The word to look for is "رونیکس". Report every line of the entries below that has it.

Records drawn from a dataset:

___

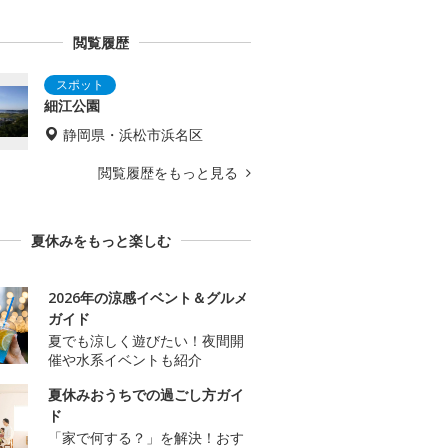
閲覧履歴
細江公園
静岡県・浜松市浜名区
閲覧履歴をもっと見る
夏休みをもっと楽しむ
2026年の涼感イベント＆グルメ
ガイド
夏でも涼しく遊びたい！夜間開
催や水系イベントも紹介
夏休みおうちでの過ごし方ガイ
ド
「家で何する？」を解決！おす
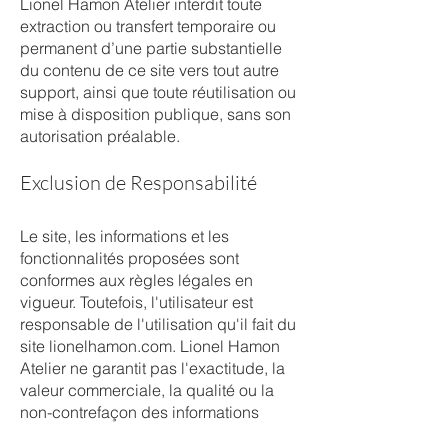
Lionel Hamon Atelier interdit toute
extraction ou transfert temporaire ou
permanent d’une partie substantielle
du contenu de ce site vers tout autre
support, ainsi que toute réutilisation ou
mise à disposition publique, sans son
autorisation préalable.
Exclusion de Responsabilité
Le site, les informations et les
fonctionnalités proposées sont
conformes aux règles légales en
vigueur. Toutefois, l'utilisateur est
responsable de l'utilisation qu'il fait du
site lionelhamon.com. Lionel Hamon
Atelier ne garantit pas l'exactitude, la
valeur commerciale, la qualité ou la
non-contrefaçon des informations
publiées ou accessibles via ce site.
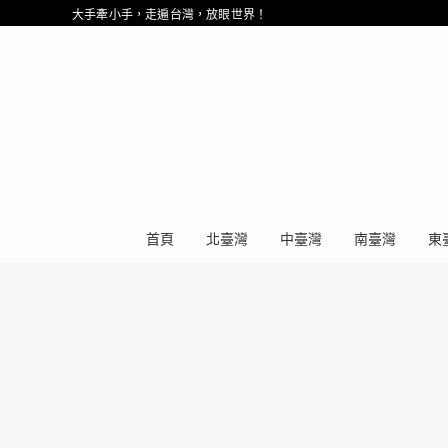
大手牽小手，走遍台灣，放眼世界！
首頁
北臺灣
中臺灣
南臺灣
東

___

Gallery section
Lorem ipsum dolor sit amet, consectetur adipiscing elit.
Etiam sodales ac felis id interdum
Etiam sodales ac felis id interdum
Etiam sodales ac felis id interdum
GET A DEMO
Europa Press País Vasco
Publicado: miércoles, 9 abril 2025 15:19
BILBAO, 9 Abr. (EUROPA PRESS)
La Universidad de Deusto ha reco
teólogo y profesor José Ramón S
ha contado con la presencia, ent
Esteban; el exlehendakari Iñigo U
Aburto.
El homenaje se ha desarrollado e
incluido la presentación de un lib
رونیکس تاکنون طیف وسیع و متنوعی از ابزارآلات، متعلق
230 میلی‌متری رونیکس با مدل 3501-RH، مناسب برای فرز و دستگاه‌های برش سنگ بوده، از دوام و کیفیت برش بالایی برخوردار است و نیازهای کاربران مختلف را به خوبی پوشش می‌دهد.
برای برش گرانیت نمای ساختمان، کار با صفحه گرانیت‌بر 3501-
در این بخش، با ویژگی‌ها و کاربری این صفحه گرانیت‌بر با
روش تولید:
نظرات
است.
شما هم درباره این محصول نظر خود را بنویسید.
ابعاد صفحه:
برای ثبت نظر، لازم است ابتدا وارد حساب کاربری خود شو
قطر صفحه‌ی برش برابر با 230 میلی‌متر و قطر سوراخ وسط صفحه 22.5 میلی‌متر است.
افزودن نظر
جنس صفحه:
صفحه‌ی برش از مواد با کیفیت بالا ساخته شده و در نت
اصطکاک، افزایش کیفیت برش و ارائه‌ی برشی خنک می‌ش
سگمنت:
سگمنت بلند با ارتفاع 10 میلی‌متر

___

Response below >>
رونیکس تاکنون طیف وسیع و متنوعی از ابزارآلات، متعلق
230 میلی‌متری رونیکس با مدل 3501-RH، مناسب برای فرز و دستگاه‌های برش سنگ بوده، از دوام و کیفیت برش بالایی برخوردار است و نیازهای کاربران مختلف را به خوبی پوشش می‌دهد.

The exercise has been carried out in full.